#### Assigned task
Omitting the images, transcribe the records below exactly as they stand.

#### Data listing
***

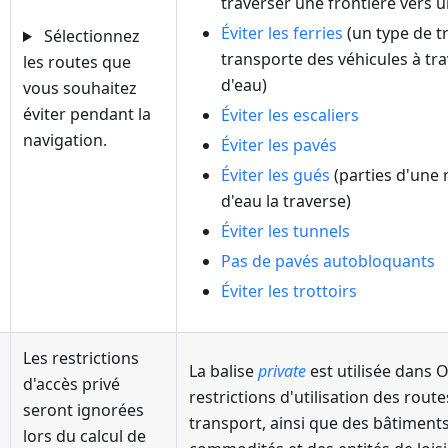
traverser une frontière vers u
Éviter les ferries
(un type de t
Sélectionnez
transporte des véhicules à tr
les routes que
d'eau)
vous souhaitez
éviter pendant la
Éviter les escaliers
navigation.
Éviter les pavés
Éviter les gués
(parties d'une 
d'eau la traverse)
Éviter les tunnels
Pas de pavés autobloquants
Éviter les trottoirs
Les restrictions
La balise
private
est utilisée dans 
d'accès privé
restrictions d'utilisation des rout
seront ignorées
transport, ainsi que des bâtiments
lors du calcul de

***

#### Reply
traverser une frontière vers u
Éviter les ferries
(un type de t
Sélectionnez
transporte des véhicules à tr
les routes que
d'eau)
vous souhaitez
éviter pendant la
Éviter les escaliers
navigation.
Éviter les pavés
Éviter les gués
(parties d'une 
d'eau la traverse)
Éviter les tunnels
Pas de pavés autobloquants
Éviter les trottoirs
Les restrictions
La balise
private
est utilisée dans 
d'accès privé
restrictions d'utilisation des rout
seront ignorées
transport, ainsi que des bâtiments
lors du calcul de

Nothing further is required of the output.